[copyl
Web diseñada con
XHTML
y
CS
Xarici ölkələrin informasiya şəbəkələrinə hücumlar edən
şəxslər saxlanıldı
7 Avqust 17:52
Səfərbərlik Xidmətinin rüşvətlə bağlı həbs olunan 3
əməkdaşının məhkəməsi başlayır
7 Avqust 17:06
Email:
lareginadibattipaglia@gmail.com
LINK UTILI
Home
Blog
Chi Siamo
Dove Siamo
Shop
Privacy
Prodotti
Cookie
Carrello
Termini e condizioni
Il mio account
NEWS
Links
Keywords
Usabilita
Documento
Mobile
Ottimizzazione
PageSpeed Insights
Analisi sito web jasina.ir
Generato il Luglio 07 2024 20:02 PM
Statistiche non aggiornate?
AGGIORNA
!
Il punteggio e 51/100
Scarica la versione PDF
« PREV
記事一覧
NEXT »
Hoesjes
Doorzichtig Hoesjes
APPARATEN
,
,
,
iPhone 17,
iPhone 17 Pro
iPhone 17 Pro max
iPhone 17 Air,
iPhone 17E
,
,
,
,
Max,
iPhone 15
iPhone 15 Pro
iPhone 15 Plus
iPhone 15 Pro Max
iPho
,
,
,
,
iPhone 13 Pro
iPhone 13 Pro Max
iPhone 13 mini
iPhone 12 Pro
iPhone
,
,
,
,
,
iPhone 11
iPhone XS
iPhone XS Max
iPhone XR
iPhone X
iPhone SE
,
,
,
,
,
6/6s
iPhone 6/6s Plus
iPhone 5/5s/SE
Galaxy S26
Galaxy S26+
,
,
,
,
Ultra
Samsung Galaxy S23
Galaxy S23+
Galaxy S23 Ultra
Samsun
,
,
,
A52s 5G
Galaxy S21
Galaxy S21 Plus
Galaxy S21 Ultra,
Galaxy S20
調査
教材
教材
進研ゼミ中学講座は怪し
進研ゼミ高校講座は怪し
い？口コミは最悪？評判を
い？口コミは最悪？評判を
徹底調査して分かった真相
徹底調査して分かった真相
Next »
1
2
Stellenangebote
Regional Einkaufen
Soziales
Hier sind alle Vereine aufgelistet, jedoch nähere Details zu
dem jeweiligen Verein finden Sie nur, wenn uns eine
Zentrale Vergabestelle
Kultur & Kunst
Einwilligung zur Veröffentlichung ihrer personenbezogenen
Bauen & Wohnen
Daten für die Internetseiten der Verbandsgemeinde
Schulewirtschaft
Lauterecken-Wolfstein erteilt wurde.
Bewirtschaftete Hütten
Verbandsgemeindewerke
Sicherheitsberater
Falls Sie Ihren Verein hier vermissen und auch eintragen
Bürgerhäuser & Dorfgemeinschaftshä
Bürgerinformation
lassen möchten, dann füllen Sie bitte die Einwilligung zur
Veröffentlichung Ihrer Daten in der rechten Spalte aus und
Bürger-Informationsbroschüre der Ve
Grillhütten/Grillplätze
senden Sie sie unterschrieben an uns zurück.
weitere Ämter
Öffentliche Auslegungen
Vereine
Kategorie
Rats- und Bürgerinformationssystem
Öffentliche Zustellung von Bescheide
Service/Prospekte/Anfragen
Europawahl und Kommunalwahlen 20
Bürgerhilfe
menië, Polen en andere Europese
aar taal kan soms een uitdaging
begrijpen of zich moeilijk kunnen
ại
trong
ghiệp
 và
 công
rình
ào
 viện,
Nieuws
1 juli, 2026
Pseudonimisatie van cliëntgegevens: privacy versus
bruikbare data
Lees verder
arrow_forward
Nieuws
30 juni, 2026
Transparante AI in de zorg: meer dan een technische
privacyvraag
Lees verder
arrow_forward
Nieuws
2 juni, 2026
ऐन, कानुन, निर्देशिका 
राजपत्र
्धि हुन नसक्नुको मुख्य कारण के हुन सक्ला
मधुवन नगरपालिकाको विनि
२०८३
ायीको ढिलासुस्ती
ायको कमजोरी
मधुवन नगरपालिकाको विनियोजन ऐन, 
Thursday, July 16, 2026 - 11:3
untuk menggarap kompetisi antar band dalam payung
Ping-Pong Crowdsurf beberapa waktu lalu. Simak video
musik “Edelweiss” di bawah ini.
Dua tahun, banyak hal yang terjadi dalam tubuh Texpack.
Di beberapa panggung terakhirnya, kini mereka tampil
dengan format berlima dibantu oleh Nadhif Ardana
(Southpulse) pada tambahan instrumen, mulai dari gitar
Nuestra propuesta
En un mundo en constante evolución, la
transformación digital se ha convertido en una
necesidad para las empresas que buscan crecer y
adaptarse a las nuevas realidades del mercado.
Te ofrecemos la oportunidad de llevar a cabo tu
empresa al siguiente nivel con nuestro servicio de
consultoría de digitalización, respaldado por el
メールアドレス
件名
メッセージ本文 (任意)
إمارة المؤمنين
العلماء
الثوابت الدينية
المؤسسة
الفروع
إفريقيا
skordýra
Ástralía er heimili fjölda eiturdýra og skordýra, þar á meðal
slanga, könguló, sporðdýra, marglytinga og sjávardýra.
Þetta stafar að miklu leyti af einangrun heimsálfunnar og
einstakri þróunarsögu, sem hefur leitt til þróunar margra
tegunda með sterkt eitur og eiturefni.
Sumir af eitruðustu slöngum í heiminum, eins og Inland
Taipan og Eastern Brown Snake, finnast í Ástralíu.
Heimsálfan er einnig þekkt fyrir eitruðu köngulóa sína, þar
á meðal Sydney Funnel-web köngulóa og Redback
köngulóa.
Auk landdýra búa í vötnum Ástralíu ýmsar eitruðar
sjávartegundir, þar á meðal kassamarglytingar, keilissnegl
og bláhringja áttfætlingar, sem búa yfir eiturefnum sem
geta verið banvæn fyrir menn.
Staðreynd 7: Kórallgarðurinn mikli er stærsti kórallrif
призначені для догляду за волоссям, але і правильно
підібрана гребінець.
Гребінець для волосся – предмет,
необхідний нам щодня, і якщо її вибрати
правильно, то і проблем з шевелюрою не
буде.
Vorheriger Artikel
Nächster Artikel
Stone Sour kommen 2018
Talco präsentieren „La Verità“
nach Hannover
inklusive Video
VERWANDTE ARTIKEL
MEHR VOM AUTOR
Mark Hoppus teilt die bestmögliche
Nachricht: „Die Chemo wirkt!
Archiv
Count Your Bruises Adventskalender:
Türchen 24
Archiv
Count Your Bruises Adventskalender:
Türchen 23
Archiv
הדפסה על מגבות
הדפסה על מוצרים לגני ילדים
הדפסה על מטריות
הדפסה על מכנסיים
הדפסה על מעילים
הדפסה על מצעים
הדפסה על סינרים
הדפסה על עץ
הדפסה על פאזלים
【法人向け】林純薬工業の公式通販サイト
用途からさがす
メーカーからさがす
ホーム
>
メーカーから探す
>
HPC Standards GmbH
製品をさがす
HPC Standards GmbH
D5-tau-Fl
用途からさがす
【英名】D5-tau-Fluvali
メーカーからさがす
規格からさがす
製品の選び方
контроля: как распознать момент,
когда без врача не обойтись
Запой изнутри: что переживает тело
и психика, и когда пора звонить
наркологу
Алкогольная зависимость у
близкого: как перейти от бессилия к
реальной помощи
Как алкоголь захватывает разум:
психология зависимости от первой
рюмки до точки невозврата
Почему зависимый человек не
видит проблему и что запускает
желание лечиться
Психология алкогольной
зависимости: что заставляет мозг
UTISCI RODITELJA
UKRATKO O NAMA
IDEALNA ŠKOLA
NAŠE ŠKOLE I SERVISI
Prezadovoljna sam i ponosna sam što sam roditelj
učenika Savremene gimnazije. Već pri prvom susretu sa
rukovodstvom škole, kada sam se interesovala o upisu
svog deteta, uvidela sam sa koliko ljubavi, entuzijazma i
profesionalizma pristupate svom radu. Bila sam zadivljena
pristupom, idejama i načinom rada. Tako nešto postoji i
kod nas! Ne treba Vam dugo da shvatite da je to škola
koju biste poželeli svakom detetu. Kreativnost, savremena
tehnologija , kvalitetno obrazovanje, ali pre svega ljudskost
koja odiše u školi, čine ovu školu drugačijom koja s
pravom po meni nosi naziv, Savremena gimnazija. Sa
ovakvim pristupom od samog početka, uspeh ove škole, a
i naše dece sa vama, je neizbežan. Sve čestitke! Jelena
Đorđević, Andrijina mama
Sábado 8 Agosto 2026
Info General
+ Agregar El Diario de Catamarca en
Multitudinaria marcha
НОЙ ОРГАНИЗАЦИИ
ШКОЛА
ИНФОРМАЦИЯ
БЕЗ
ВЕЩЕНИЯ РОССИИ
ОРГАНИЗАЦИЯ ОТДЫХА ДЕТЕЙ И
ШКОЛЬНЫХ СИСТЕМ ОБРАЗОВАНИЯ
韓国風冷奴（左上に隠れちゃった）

EXERCISE DIRECTIONS
For the string "skordýra", show each line of the entries above where it occurs.

COMPLETED TASK
skordýra
Ástralía er heimili fjölda eiturdýra og skordýra, þar á meðal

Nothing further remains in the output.